You wouldn’t think that eating could cause pain – in your back, for instance. You know (more or less) where the food you ate five minutes ago is now, and it’s not back there. So why would you feel back pain after eating?
There are a lot of possible reasons for pain. So bring in your medical team to help you figure it out. Especially if symptoms don’t go away, or keep returning, or you develop new ones, see your doctor. And get to Emergency Care if you develop more serious symptoms.
Crohn’s is an inflammatory bowel disease that can be difficult to diagnose. One possible symptom of Crohn’s is abdominal pain that generally starts within an hour of eating. You may feel it on the right side of your lower abdomen or near your navel.
Check it out at Emergency Care. It probably isn’t a heart attack, but don’t risk not knowing. An unusually heavy meal can increase the risk of a heart attack by four times within two hours.

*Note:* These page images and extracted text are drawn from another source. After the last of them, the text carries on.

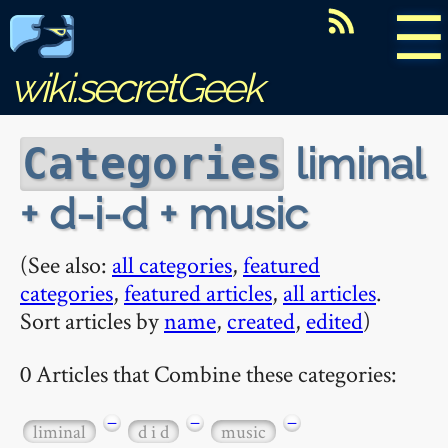
☰
wiki.secretGeek
liminal
Categories
+ d-i-d + music
(See also:
all categories
,
featured
categories
,
featured articles
,
all articles
.
Sort articles by
name
,
created
,
edited
)
0 Articles that Combine these categories:
−
−
−
liminal
d i d
music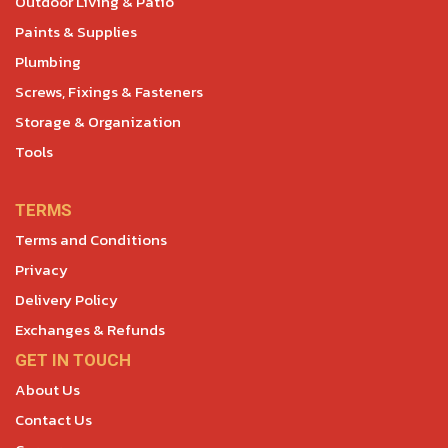
Outdoor Living & Patio
Paints & Supplies
Plumbing
Screws, Fixings & Fasteners
Storage & Organization
Tools
TERMS
Terms and Conditions
Privacy
Delivery Policy
Exchanges & Refunds
GET IN TOUCH
About Us
Contact Us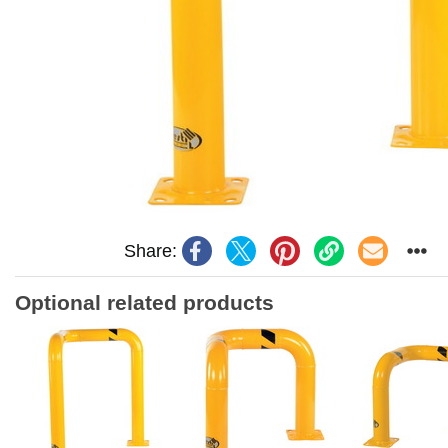
Share:
Optional related products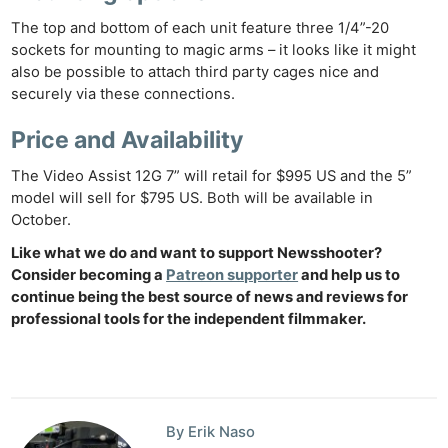
The top and bottom of each unit feature three 1/4”-20
sockets for mounting to magic arms – it looks like it might
also be possible to attach third party cages nice and
securely via these connections.
Price and Availability
The Video Assist 12G 7” will retail for $995 US and the 5”
model will sell for $795 US. Both will be available in
October.
Like what we do and want to support Newsshooter?
Consider becoming a
Patreon supporter
and help us to
continue being the best source of news and reviews for
professional tools for the independent filmmaker.
By Erik Naso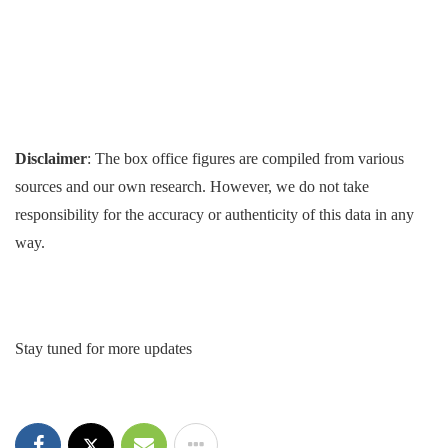
Disclaimer
: The box office figures are compiled from various
sources and our own research. However, we do not take
responsibility for the accuracy or authenticity of this data in any
way.
Stay tuned for more updates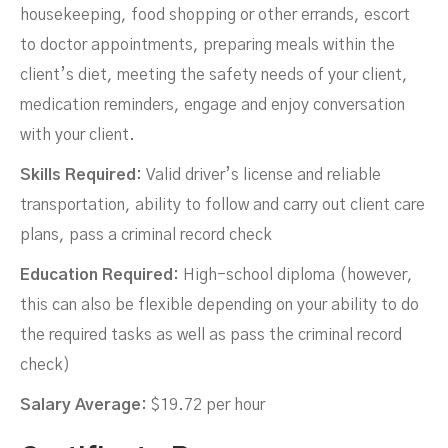
housekeeping, food shopping or other errands, escort
to doctor appointments, preparing meals within the
client’s diet, meeting the safety needs of your client,
medication reminders, engage and enjoy conversation
with your client.
Skills Required:
Valid driver’s license and reliable
transportation, ability to follow and carry out client care
plans, pass a criminal record check
Education Required:
High-school diploma (however,
this can also be flexible depending on your ability to do
the required tasks as well as pass the criminal record
check)
Salary Average:
$19.72 per hour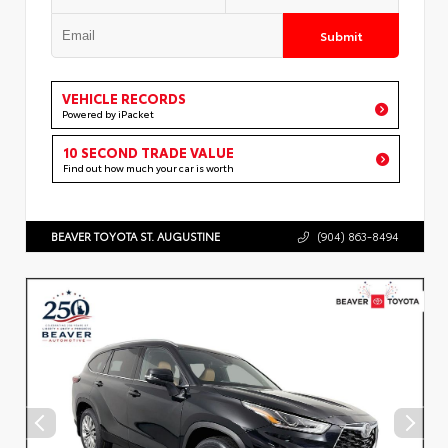
Submit
VEHICLE RECORDS
Powered by iPacket
10 SECOND TRADE VALUE
Find out how much your car is worth
BEAVER TOYOTA ST. AUGUSTINE
(904) 863-8494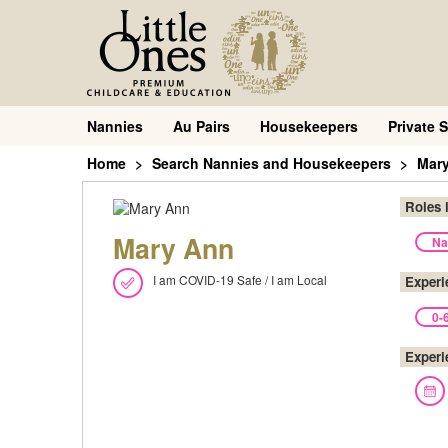
Nannies
Au Pairs
Housekeepers
Private S
Home
Search Nannies and Housekeepers
Mar
Roles 
Mary Ann
Na
I am COVID-19 Safe / I am Local
Experi
0-
Experi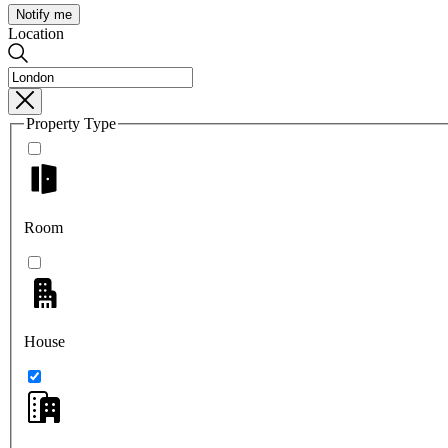
Notify me
Location
Property Type
Room
House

Typical symptoms include chest pain, nausea, sweating, or pain in the arm, jaw, or neck. The atypical symptoms experienced more often by women include back pain or pressure, abdominal pain, or shortness of breath.
Gallbladder problems can cause severe pain after eating a fatty meal. The gallbladder produces bile to help your system process fat. And when it becomes inflamed, eating fat can trigger a very painful attack, usually felt in your upper abdomen or your back.
A kidney infection can cause abdominal or back pain, as well as difficulty urinating, fever, chills, and nausea, sometimes more severe after eating. See your doctor.
Food Allergies and Sensitivities
Pain after eating may be a symptom of your body’s reaction to a particular food. One way to find out, with your doctor’s help, is to try eliminating foods you suspect.
There are a lot of reasons why you might feel pain after eating. Your medical team is the best place to find the answer.